#Polyfit matlab how to#
'Linear fit at 1.5', 'Linear fit at 6.0' . See 'testpolyfit.cpp' for an example of how to call the polyfit() routine if you are not interested in the CppUTest portions. 'Location', 'Best' ) grid on title ( '1st Order Interpolations' ) axis () subplot ( 2, 1, 2 ) %% Plot original data plot ( x, y, 'ko' ) %% Calculate model across entire domain and plot xm = linspace ( x ( 1 ), x ( end ), 100 ) ym = polyval ( polyfit ( x, y, 1 ), xm ) hold on plot ( xm, ym, 'g-' ) % Calculate and plot estimate using fit yFit1p5 = polyval ( polyfit ( x, y, 1 ), 1.5 ) yFit6p0 = polyval ( polyfit ( x, y, 1 ), 6 ) plot ( 1.5, yFit1p5, 'ms', 6, yFit6p0, 'm*' ) %% Extra legend ( 'Original', 'Fit model'. 'Interpolation at 1.5', 'Interpolation at 6.0'. In this case, the goal is to find two different values - one at x=1.5 and one at x=6.Ĭlear format short e x = y = figure ( 1 ) clf subplot ( 2, 1, 1 ) %% Plot original data plot ( x, y, 'ko' ) hold on %% Plot segment of closest basis points plot ( x ( 1 : 2 ), y ( 1 : 2 ), 'r-' ) plot ( x ( 3 : 4 ), y ( 3 : 4 ), 'b-' ) %% Calculate and plot interpolated values yInterp1p5 = polyval ( polyfit ( x ( 1 : 2 ), y ( 1 : 2 ), 1 ), 1.5 ) yInterp6p0 = polyval ( polyfit ( x ( 3 : 4 ), y ( 3 : 4 ), 1 ), 6 ) plot ( 1.5, yInterp1p5, 'ms', 6, yInterp6p0, 'm*' ) %% Extra legend ( 'Original', 'Segment for 1.5', 'Segment for 6.0'. Polyfit generates the coefficients of the polynomial, which can be used to model a curve to fit the data.
#Polyfit matlab code#
The code and graph below will show the differences between the code for and meaning of polynomial interpolation (top) and fitting (bottom). Polyfit is a Matlab function that computes a least squares polynomial for a given set of data. A second order polynomial interpolation will always use the quadratic that interpolates among the nearest three points - depending on spacing, there may be two different but equally valid sets of points to you.
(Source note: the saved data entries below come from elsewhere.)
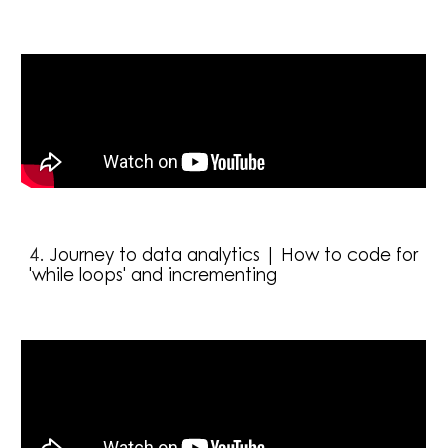
4
. 
Journey to data analytics | How to code for 
'while loops' and incrementing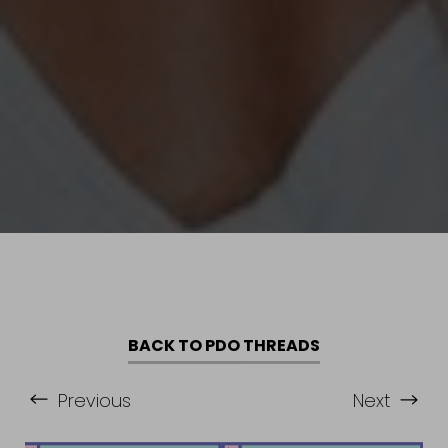
BACK TO PDO THREADS
Previous
Next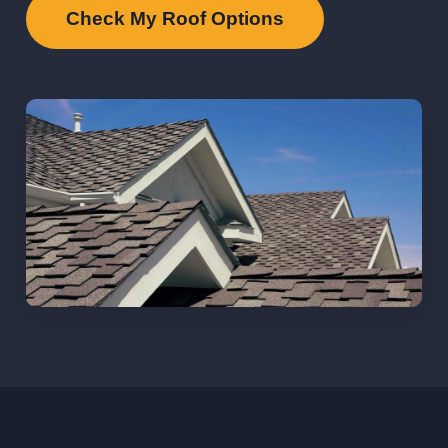
Check My Roof Options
For instance, a first order polynomial interpolation will always use the straight line between the two closes points in the data set. Polynomial interpolation will always be of an order one less than the number of points used it will always go through the basis points you use to create the interpolation. Polynomial fitting seeks to take a single polynomial - generally of a low order - and finds the coefficients which gets the polynomial collectively as close to all the points as possible, but which may not actually hit any of the points. Polynomial interpolation is different from polynomial fitting. Give this a try and let us know what you think here or leave a comment for Are.Your code for the Minilab will be *much simpler* than the demo below since you do not need to make graphs and do not need to calculate fits at all.
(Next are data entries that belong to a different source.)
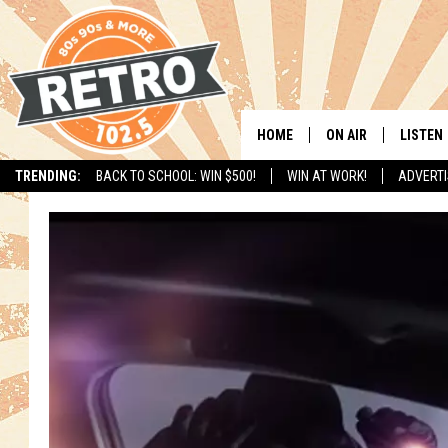
HOME
ON AIR
LISTEN
TRENDING:
BACK TO SCHOOL: WIN $500!
WIN AT WORK!
ADVERTI
ALL DJS
LISTEN 
SHOWS
MOBILE
CHRIS KELLY
ALEXA
SARAH SULLIVAN
GOOGL
DAVE JENSEN
RECENT
THE NIGHT SHIFT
If you need other sophisticated constraints, you would want to check out Optimization Toolbox. norm(x_lsqlin2-x_polyfix')Īre's polyfit is great for performing polynomial fits with constraints around passing points. If we compare this result with that from lsqlin, we see that it's essentially identical. Set(gca, 'XTick',0:0.5:2) % Adjust tick marks to show points of interest x_polyfix =
Let's solve the same problem using polyfix, 7th order polynomial to fit through (0,0), (2,0), (0.5,1), (1.5,-1) and derivative of zero at $t$ = 0.5 and $t$ = 1.5. This entry achieves the goal of performing a polynomial fit with constraints to pass through specific points with specific derivatives. In the MATLAB Answers post I mentioned above, Are actually posted a response mentioning polyfix. Set(gca, 'XTick',0:0.5:2) % Adjust tick marks to show points of interest Warning: The trust-region-reflective algorithm can handle bound constraints Legend( 'data', 'lsqlin (with derivative constraint)') Let's fit and see if we've accomplished our goal. lsqlin solves the following least-squares curve fitting problem. There are several ways to deal with this, and one of them is to use a function like lsqlin from Optimization Toolbox. But first, let me talk about a different method. This is where Are's entry comes into play. Perhaps, you want the curve to cross (0, 0) and (2, 0). What if you want this polynomial to go through certain points. We'll fit a 3rd order polynomial to the data. The function polyfit lets you fit a polynomial to your data.